4 tanks [2a, 2b, 2c, 2d] dedicated to the “AAUS” are integrated in the AUS32 tank [1]; these tanks [2a, 2b, 2c, 2d] are designed so as to resist to the vapour pressure of “AAUS”; these tanks [2a, 2b, 2c, 2d] are interconnected in their upper parts and their lower parts (lower interconnection not fully represented for the clarity of the figure), so as to form a single storage volume and allow transfer of liquid and vapour. The storage volume constituted by these tanks [2a, 2b, 2c, 2d] are also fitted with a specific filling interface [21], combining both liquid supply and vapour recovery line, allowing an operator (i.e. user) not to be exposed to ammonia vapour; both lines can be integrated in a single interface (not represented) as already known for the supply of gaseous fluids and noxious fluids.
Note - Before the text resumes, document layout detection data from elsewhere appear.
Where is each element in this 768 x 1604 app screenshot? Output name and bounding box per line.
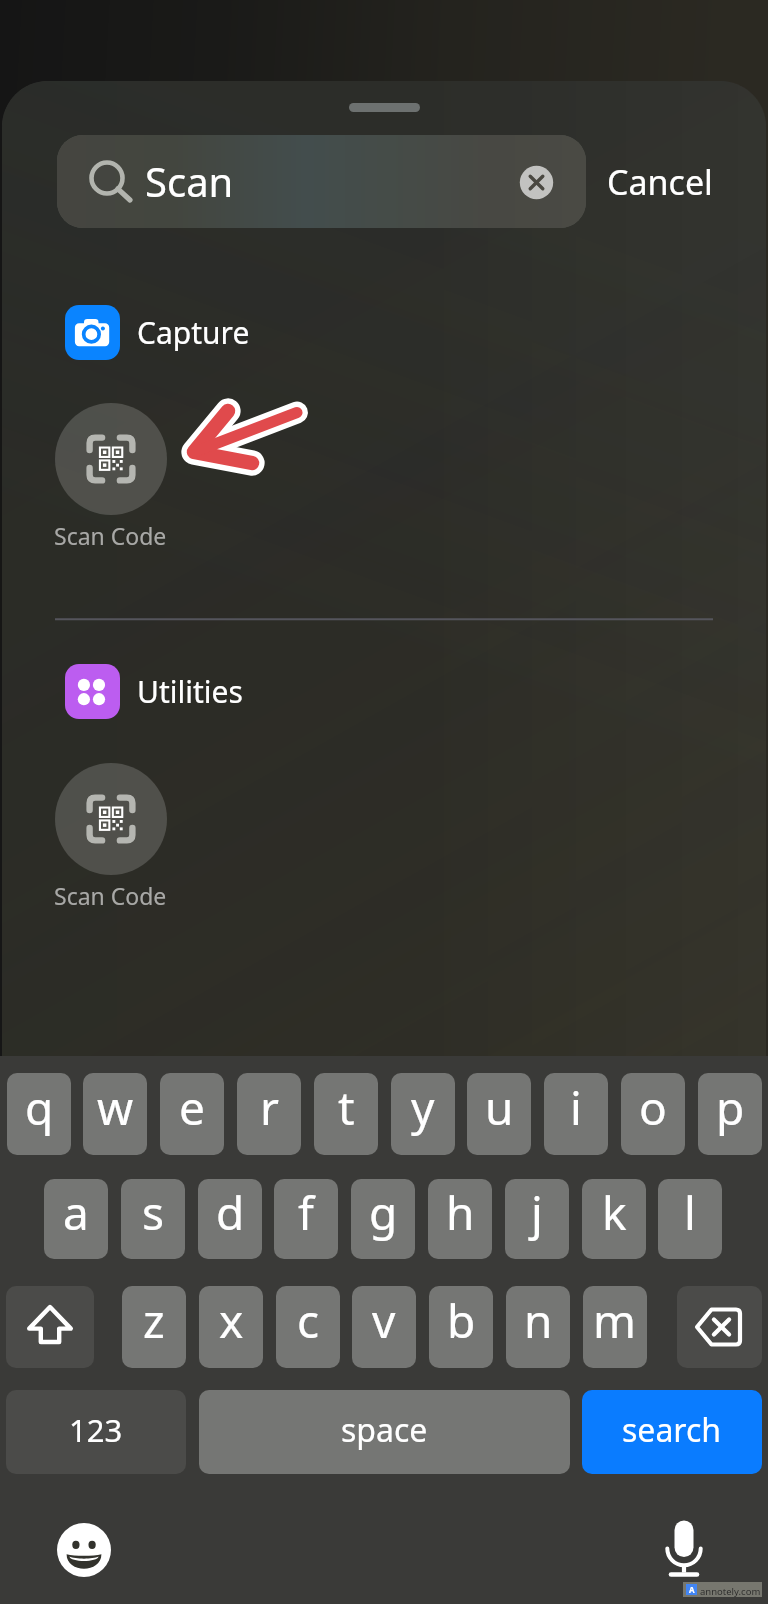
staticText: g [369,1181,398,1244]
staticText: a [63,1181,89,1244]
button[interactable]: y [391,1073,455,1155]
staticText: m [593,1289,637,1352]
button[interactable]: Utilities [65,663,243,719]
button[interactable]: Backspace [677,1286,762,1368]
staticText: r [260,1076,279,1139]
staticText: k [602,1181,627,1244]
button[interactable]: q [7,1073,71,1155]
button[interactable]: l [658,1179,722,1259]
button[interactable]: r [237,1073,301,1155]
button[interactable]: k [582,1179,646,1259]
button[interactable]: a [44,1179,108,1259]
staticText: o [639,1076,667,1139]
staticText: c [297,1289,320,1352]
button[interactable]: g [351,1179,415,1259]
staticText: l [684,1181,696,1244]
staticText: d [216,1181,245,1244]
staticText: space [341,1408,428,1452]
staticText: i [570,1076,582,1139]
staticText: e [179,1076,205,1139]
staticText: p [716,1076,745,1139]
button[interactable]: v [352,1286,416,1368]
button[interactable]: e [160,1073,224,1155]
button[interactable]: space [199,1390,570,1474]
button[interactable]: i [544,1073,608,1155]
button[interactable]: 123 [6,1390,186,1474]
staticText: search [622,1408,722,1452]
button[interactable]: c [276,1286,340,1368]
button[interactable]: Emoji [57,1523,111,1577]
button[interactable]: m [583,1286,647,1368]
button[interactable]: p [698,1073,762,1155]
button[interactable]: x [199,1286,263,1368]
staticText: y [411,1076,435,1139]
button[interactable]: Cancel [598,152,724,212]
staticText: Capture [137,312,250,353]
button[interactable]: b [429,1286,493,1368]
staticText: A [689,1584,695,1595]
button[interactable]: o [621,1073,685,1155]
button[interactable]: f [274,1179,338,1259]
staticText: q [25,1076,54,1139]
staticText: n [524,1289,553,1352]
button[interactable]: d [198,1179,262,1259]
staticText: v [372,1289,396,1352]
staticText: z [143,1289,165,1352]
button[interactable]: h [428,1179,492,1259]
staticText: Utilities [137,671,243,712]
staticText: u [485,1076,514,1139]
button[interactable]: Scan Code [55,763,195,911]
button[interactable]: Shift [6,1286,94,1368]
staticText: Scan [145,154,234,208]
staticText: Scan Code [54,880,167,911]
staticText: Scan Code [54,520,167,551]
button[interactable]: Scan [57,135,586,228]
staticText: s [142,1181,165,1244]
staticText: j [531,1181,543,1244]
button[interactable]: u [467,1073,531,1155]
button[interactable]: n [506,1286,570,1368]
staticText: w [97,1076,134,1139]
button[interactable]: t [314,1073,378,1155]
button[interactable]: w [83,1073,147,1155]
button[interactable]: Scan Code [55,403,195,551]
button[interactable]: Clear text [516,162,557,203]
staticText: 123 [69,1409,123,1451]
button[interactable]: s [121,1179,185,1259]
staticText: annotely.com [700,1585,761,1598]
button[interactable]: Dictation [662,1518,706,1578]
staticText: Cancel [607,159,713,205]
staticText: h [446,1181,475,1244]
staticText: b [447,1289,476,1352]
button[interactable]: j [505,1179,569,1259]
staticText: x [219,1289,244,1352]
button[interactable]: Capture [65,304,250,360]
staticText: t [338,1076,355,1139]
staticText: f [298,1181,314,1244]
button[interactable]: z [122,1286,186,1368]
button[interactable]: search [582,1390,762,1474]
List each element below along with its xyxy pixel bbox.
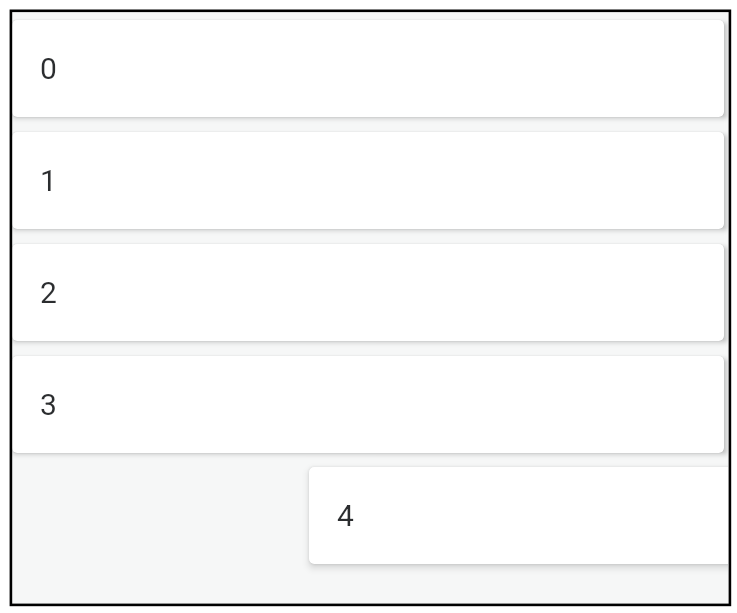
button[interactable]: 0 xyxy=(12,20,724,117)
staticText: 2 xyxy=(40,275,57,310)
staticText: 4 xyxy=(337,498,354,533)
button[interactable]: 4 xyxy=(309,467,728,564)
button[interactable]: 1 xyxy=(12,132,724,229)
staticText: 1 xyxy=(40,163,57,198)
staticText: 3 xyxy=(40,387,57,422)
button[interactable]: 3 xyxy=(12,356,724,453)
staticText: 0 xyxy=(40,51,57,86)
button[interactable]: 2 xyxy=(12,244,724,341)
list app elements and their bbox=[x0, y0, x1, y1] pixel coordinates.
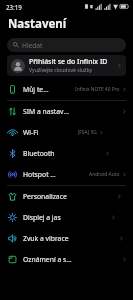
staticText: Oznámení a stavový řádek bbox=[23, 255, 72, 264]
staticText: Wi-Fi bbox=[23, 128, 39, 137]
other: Zvuk a vibrace bbox=[8, 234, 17, 243]
staticText: SIM a nastavení sítě bbox=[23, 107, 72, 116]
button[interactable]: Zvuk a vibrace bbox=[0, 228, 133, 249]
other: Wi-Fi bbox=[8, 128, 17, 137]
staticText: Můj telefon bbox=[23, 85, 49, 94]
staticText: JFSAJ 5G bbox=[78, 129, 97, 136]
button[interactable]: Oznámení a stavový řádek bbox=[0, 249, 133, 270]
staticText: Zvuk a vibrace bbox=[23, 234, 69, 243]
staticText: Personalizace bbox=[23, 192, 67, 201]
staticText: Nastavení bbox=[8, 16, 67, 32]
button[interactable]: Hledat bbox=[7, 38, 126, 52]
staticText: Využívejte cloudové služby bbox=[29, 67, 93, 74]
other: SIM a nastavení sítě bbox=[8, 107, 17, 116]
staticText: Displej a jas bbox=[23, 213, 61, 222]
staticText: 23:19 bbox=[6, 3, 22, 11]
button[interactable]: Můj telefon bbox=[0, 79, 133, 100]
staticText: Hotspot a připojení bbox=[23, 170, 56, 179]
staticText: Bluetooth bbox=[23, 149, 55, 158]
other: Oznámení a stavový řádek bbox=[8, 255, 17, 264]
button[interactable]: Hotspot a připojení bbox=[0, 164, 133, 185]
other: Bluetooth bbox=[8, 149, 17, 158]
staticText: Přihlásit se do Infinix ID bbox=[29, 57, 108, 66]
staticText: Infinix NOTE 40 Pro bbox=[75, 86, 120, 93]
button[interactable]: SIM a nastavení sítě bbox=[0, 101, 133, 122]
other: Hotspot a připojení bbox=[8, 170, 17, 179]
staticText: Android Auto bbox=[89, 171, 120, 178]
other: Personalizace bbox=[8, 192, 17, 201]
button[interactable]: Bluetooth bbox=[0, 143, 133, 164]
staticText: Hledat bbox=[22, 41, 43, 50]
button[interactable]: Přihlásit se do Infinix ID bbox=[7, 55, 126, 76]
other: Můj telefon bbox=[8, 85, 17, 94]
button[interactable]: Wi-Fi bbox=[0, 122, 133, 143]
button[interactable]: Displej a jas bbox=[0, 207, 133, 228]
other: Displej a jas bbox=[8, 213, 17, 222]
button[interactable]: Personalizace bbox=[0, 186, 133, 207]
The 4 “AAUS” tanks [2a, 2b, 2c, 2d] are immersed in the AUS32, so that the “AAUS” will mix with the AUS32 in case of leak, reducing considerably the partial pressure of ammonia. They are also equipped with an Over Pressure Relieve valve (OPR) that will evacuate some “AAUS” in the AUS32 in case of overpressure, and Under Pressure Relieve valve (UPR) that will suck vapour in case of vacuum. This UPR can be calibrated in such a way as to preserve some vacuum in the “AAUS” storage volume, so that no ammonia vapour escapes in case a leak would appear in the vapour dome of the “AAUS” storage volume; for instance, the UPR can be designed so as to only open when the pressure in the “AAUS” storage vapour dome is 0.5 bar below the pressure in the AUS32 vapor dome.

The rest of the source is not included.